Database¶

pg.zig native PostgreSQL driver -- 2-5x faster than psycopg3. Binary protocol, prepared statement caching, connection pooling, COPY protocol, pipelined queries.

HyperDjango uses a single database backend: the pg.zig native Zig extension compiled into _hyperdjango_native.so. There are no fallbacks to asyncpg, psycopg2, or any other Python driver. If the native extension is not built, database operations fail immediately with a clear build instruction.

Connection¶

Database URL Format¶

Connections use standard PostgreSQL connection URLs:

postgres://user:password@host:port/dbname

All components are optional with sensible defaults:

Component	Default	Description
`user`	OS username (`$USER`)	PostgreSQL role
`password`	(none)	Role password
`host`	`localhost`	Server hostname or IP
`port`	`5432`	Server port
`dbname`	(required)	Database name

Examples:

# Full URL
db = Database("postgres://myuser:secret@db.example.com:5432/myapp")

# Minimal — uses OS username, localhost, default port
db = Database("postgres://localhost/myapp")

# With password, default host
db = Database("postgres://admin:hunter2@localhost/myapp")

If no username is provided in the URL, HyperDjango reads $USER (or $USERNAME on Windows), falling back to postgres.

Creating a Connection¶

from hyperdjango.database import Database

db = Database("postgres://user:pass@localhost/mydb", max_size=32)
await db.connect()

Automatic Connection (Recommended)¶

When using HyperApp, database connections are managed automatically. Pass database= to the constructor and the pool is created lazily on first query:

from hyperdjango import HyperApp

app = HyperApp(
    title="My App",
    database="postgres://localhost/mydb",  # Auto-connect on first query
)

@app.get("/users")
async def list_users(request):
    # get_db() is called automatically — pool created on first use
    users = await User.objects.all()
    return [u.model_dump() for u in users]

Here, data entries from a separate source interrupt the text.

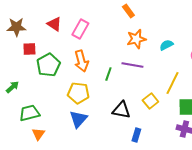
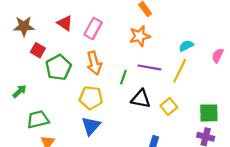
orange star: (136, 39) -> (140, 36), moved
red square: (29, 49) -> (38, 50), turned 32
yellow line: (172, 83) -> (180, 71), moved
black triangle: (121, 110) -> (141, 99), moved

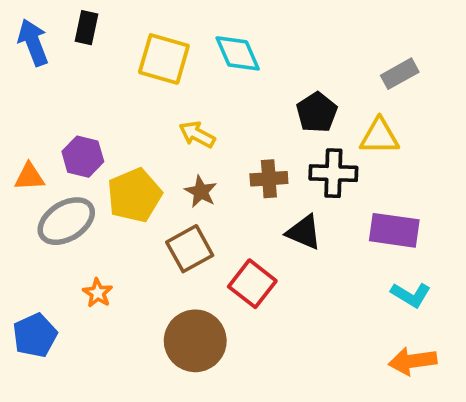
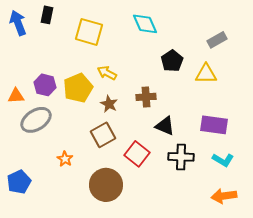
cyan diamond: (238, 53) -> (145, 24), moved
black cross: (333, 173) -> (181, 157), moved
yellow pentagon: (134, 195) -> (78, 88), moved
orange star: (98, 293) -> (65, 159), moved

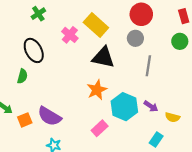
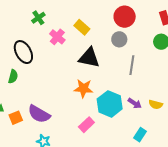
green cross: (38, 14) -> (38, 18), moved
yellow rectangle: (96, 25) -> (82, 27), size x0.7
orange star: (97, 90) -> (83, 88), turned 30
yellow semicircle: (172, 117) -> (156, 104), moved

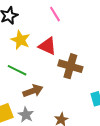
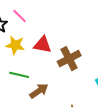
pink line: (55, 14) -> (20, 16), moved
brown cross: (70, 66) -> (69, 59), turned -30

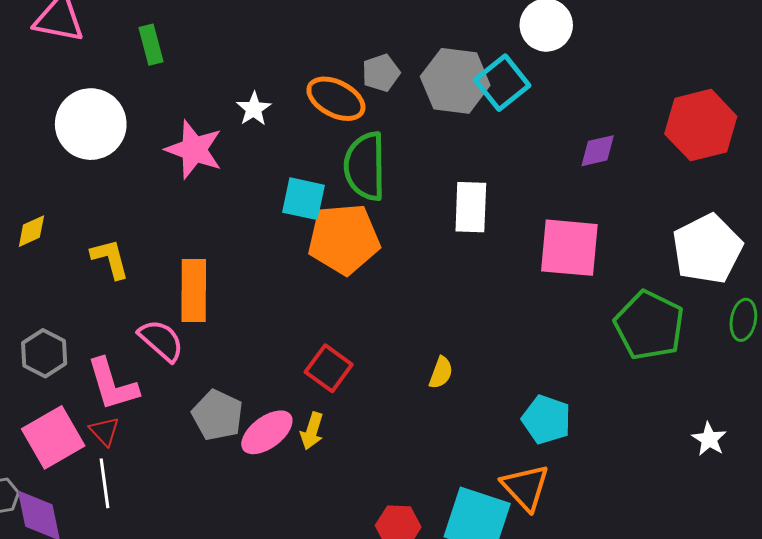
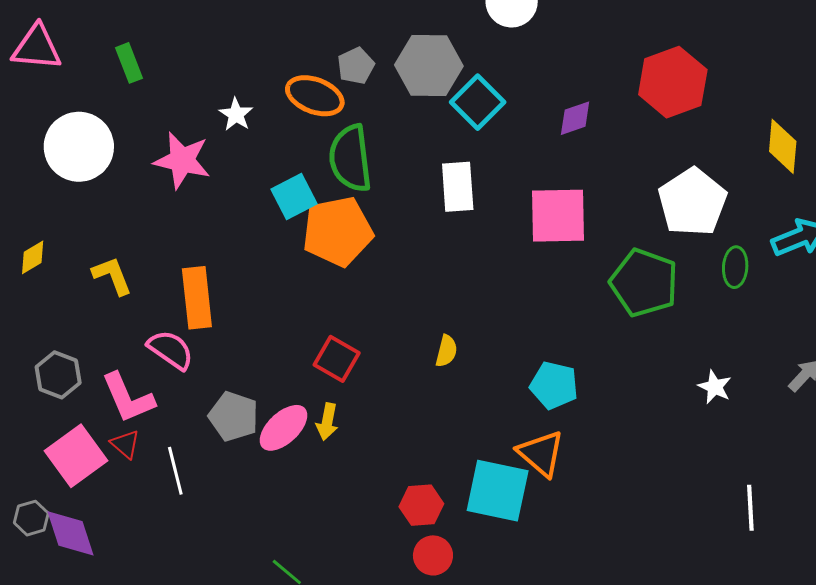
cyan square: (502, 83) -> (478, 102), moved
cyan square: (303, 199) -> (294, 196), turned -33
white line: (105, 483) -> (175, 471), moved

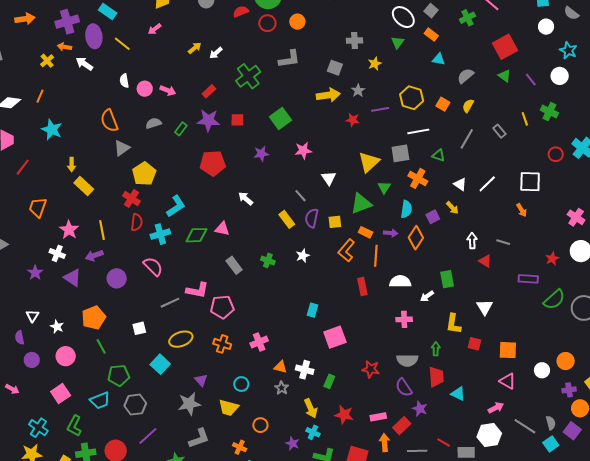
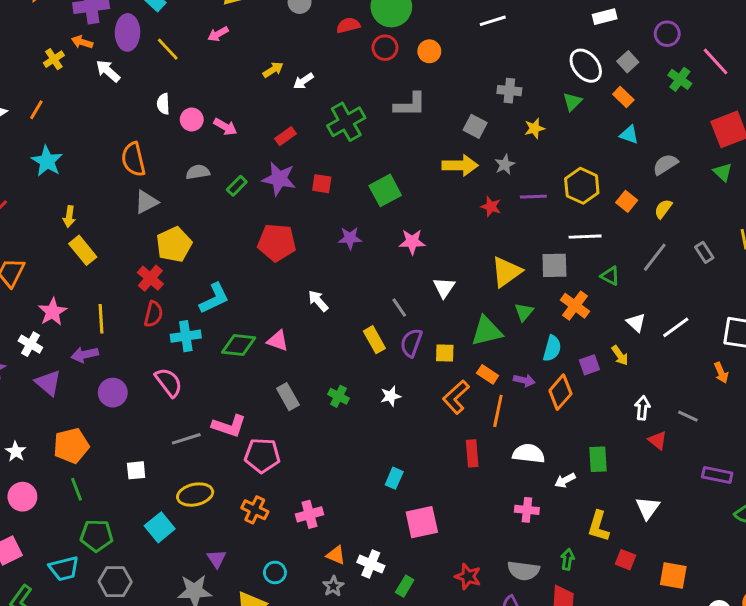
green cross: (467, 18) -> (680, 79), turned -35

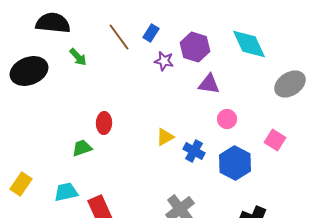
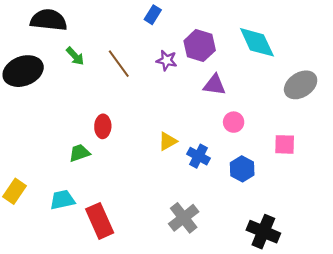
blue rectangle: (151, 33) -> (153, 15), moved
brown line: (119, 37) -> (119, 64), moved
pink square: (275, 140) -> (285, 144), turned -30
blue hexagon: (235, 163) -> (242, 169), size x0.7

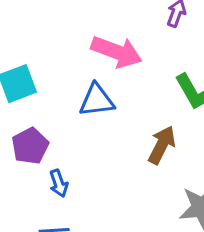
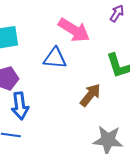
blue arrow: (59, 183) -> (20, 106), size x1.5

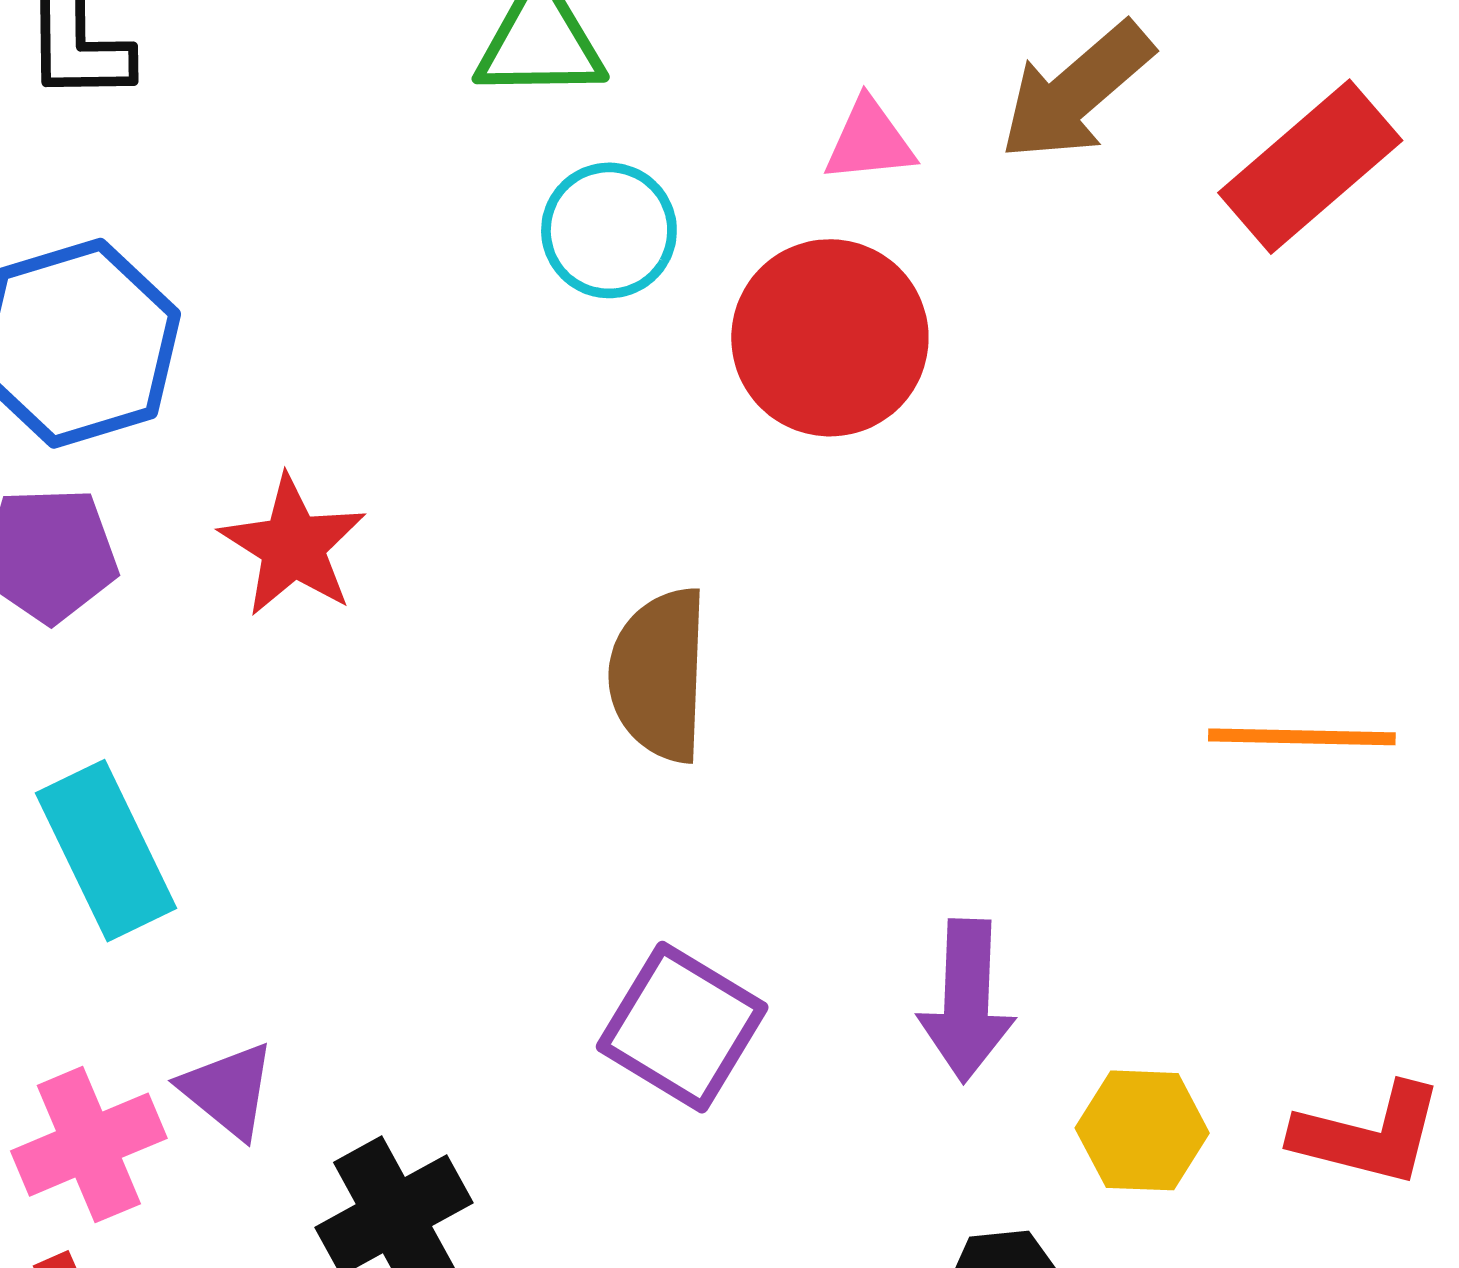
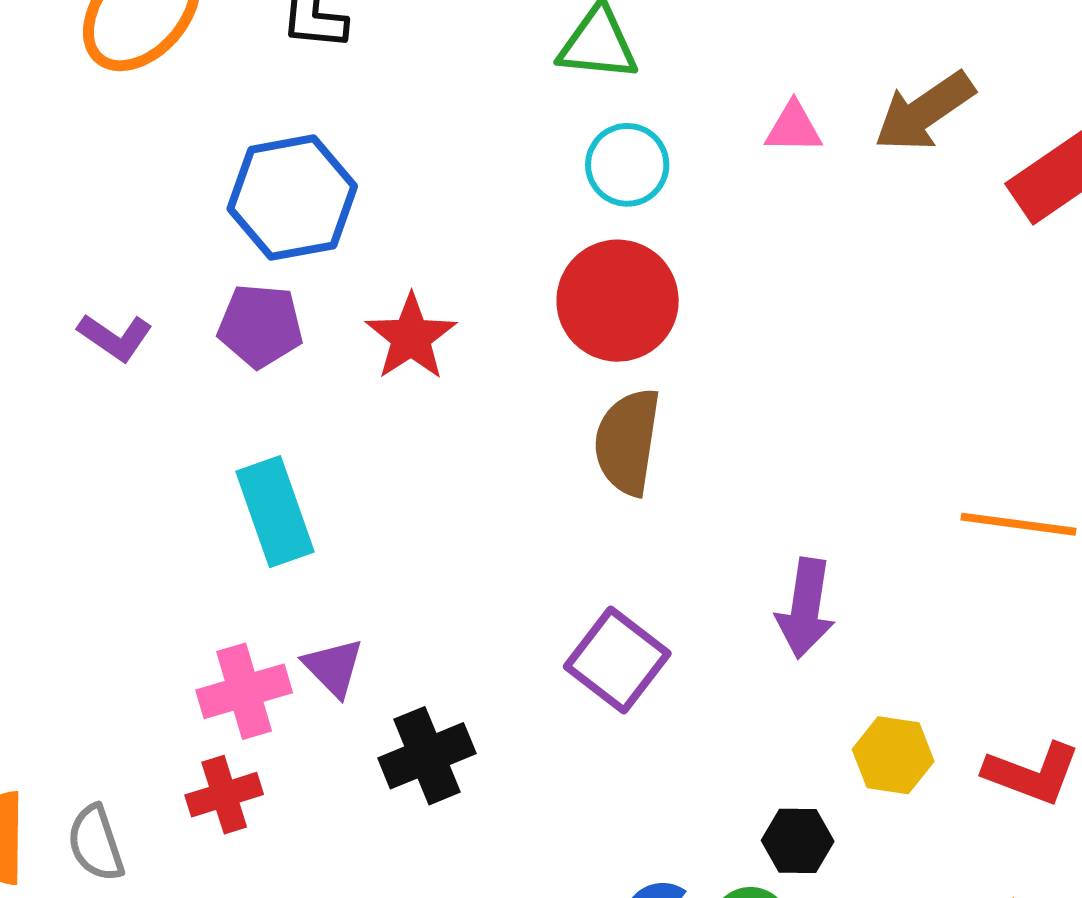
red circle: (830, 338) -> (618, 301), moved
purple arrow: (967, 1001) -> (805, 608), moved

The DATABASE_URL is stored in the settings system. get_db() lazily creates the pool the first time any model query runs. There is no need to manually call connect() or set_db().

Unified Connection Pool¶

HyperDjango uses a single shared connection pool for both the Zig HTTP server and the Python ORM. When app.run() starts the Zig server:

get_db() creates the pool (pg.zig native pool, 32 connections default)
The pool handle is shared with the Zig server via configure_db_handle()
All database operations — Zig-native model routes and Python ORM queries — use the same pool

This eliminates connection competition and maximizes pool utilization across the 24-thread Zig worker pool.

Database Class API¶

class Database:
    def __init__(self, url: str, min_size: int = 2, max_size: int = 32): ...

Constructor parameters:

Parameter	Type	Default	Description
`url`	`str`	(required)	PostgreSQL connection URL
`min_size`	`int`	`2`	Minimum connections in pool
`max_size`	`int`	`32`	Maximum connections in pool (should be >= Zig thread count)

Connection methods:

Method	Signature	Description
`connect`	`async def connect(self) -> None`	Create the connection pool. Calls `_db_configure` in pg.zig. Idempotent -- second call is a no-op.
`disconnect`	`async def disconnect(self) -> None`	Close all connections and release the pool. Safe to call multiple times.

Properties:

Property	Type	Description
`is_connected`	`bool`	`True` if pool is active
`backend`	`str`	Returns `"pgzig"` when connected, `"none"` otherwise
`url`	`str`	Connection URL passed to constructor
`min_size`	`int`	Minimum pool size
`max_size`	`int`	Maximum pool size

Global Database Instance¶

HyperDjango maintains a single global database instance via get_db():

from hyperdjango.database import get_db

db = get_db()  # Auto-creates from DATABASE_URL on first call

get_db() behavior:

First call: reads DATABASE_URL from settings, creates a Database instance, connects the pool, returns it
Subsequent calls: returns the cached instance (thread-safe, double-check locking)
No DATABASE_URL: raises RuntimeError with a clear message

The HyperApp class pushes database= into DATABASE_URL automatically:

from hyperdjango import HyperApp

app = HyperApp(database_url="postgres://localhost/myapp")
# db is connected and set_db() called during app startup

Queries¶

query -- Multiple Rows¶

async def query(self, sql: str, *args) -> list[dict[str, Any]]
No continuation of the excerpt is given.